Мы как овца, которую от стада

Отбил медведь и подогнал к обрыву,

Мы ежедневно видим, холодея,

Жестокой смерти бледный страшный лик.

Мы знаем, что мерещится мальчишке.

О прошлом годе шведский конунг Инге[90]

И наш сосед, норвежский конунг Магнус,[91]

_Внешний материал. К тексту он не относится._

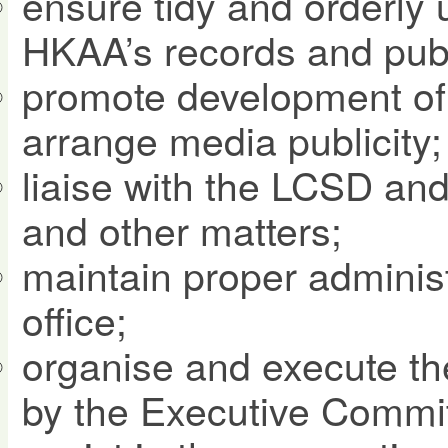
ensure tidy and orderly 
HKAA’s records and publ
promote development of 
arrange media publicity;
liaise with the LCSD an
and other matters;
maintain proper adminis
office;
organise and execute t
by the Executive Commit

Сойдясь у Кунгахэллы, сговорились

Кровавой распре положить конец.

Король же Инге в упроченье мира

Пообещал не позже, чем весною,

За Магнуса Норвежца выдать дочь.

Вот и твердит он, что принцесса едет

В Норвегию. Но мы не в силах верить

Его рассказу о златой короне,

О скакуне под пурпурной попоной,

В нас больше нет надежды, веры нет.

Всю долгую мучительную зиму

Мы просидели в низких темных избах.

И в дыме, что всходил над очагом,

Мы различали призраков зловещих,

Вооруженных копьями, мечами,

Несущих нам разор и смерть. Они же

В кошмарных снах являлись нам. Казалось,

Они, как волки, рыщут по округе,

Вот-вот ворвутся под покровом ночи

К нам во дворы и красных петухов

По крышам пустят, и в горящих избах

Над трупами убитых разнесется

Победный клич дружинников хмельных.

В лесу, со свитой, в пышном одеянье?

Молчи, молчи, не повторяй пустое!

Пусть даже ветер, камень придорожный

Твоих речей не слышат безрассудных!

Молчи, молчи! Ведь мы сойдем с ума,

Коль тщетною обманешь нас надеждой.

Ты видишь, в ожидании войны

Одни из нас свои ларцы открыли

И раздарили нищим все добро.

Другие же душистый мед и яства

Проели на пирах и смерти ждут,

Погрязшие в грехах. Они трусливо

Свои дворы опустошили сами,

Забили скот и сено подожгли —

Врагу здесь поживиться будет нечем.

А третьи заперлись в своих домах,

Как узники, как жалкие безумцы.

Мы слышали другое. Не о девах,

Что проезжают с праздничною свитой

На радость кроткой живности лесной.

Лишь злые вести, словно волчьи стаи,

Здесь у границы бродят. Их добыча

Не скот и скарб, а мужество и воля.

Они последних сил лишают нас.

Мы слышали о том, кто, дом покинув,

В лесу скрывался и замерз до смерти,

О том, кто стал убийцей, не щадя

Ни чад, ни жен, — а сам рыдал трусливо,

Когда родные гибли сыновья

Под копьями дружинников жестоких,

Еще о том, кто потерял рассудок,

Из леса дым увидел и решил,

Что дом его горит, а это дети

Зажгли костер. Спаси нас всех, Господь.

Что? Кто еще с благой, но ложной вестью?

А, мы узнали — то изгой, преступник,

Надеется прощенье заслужить,

Нам возвестив о радостном событье.

Что ж, мир тебе, но мы тебе не верим.

Не говори нам, что весна настала,

Что выполнил обет король наш Инге

И Деву Миротворицу послал.

Нам что весна, что осень — все едино.

Мы по домам сидим и смерти ждем.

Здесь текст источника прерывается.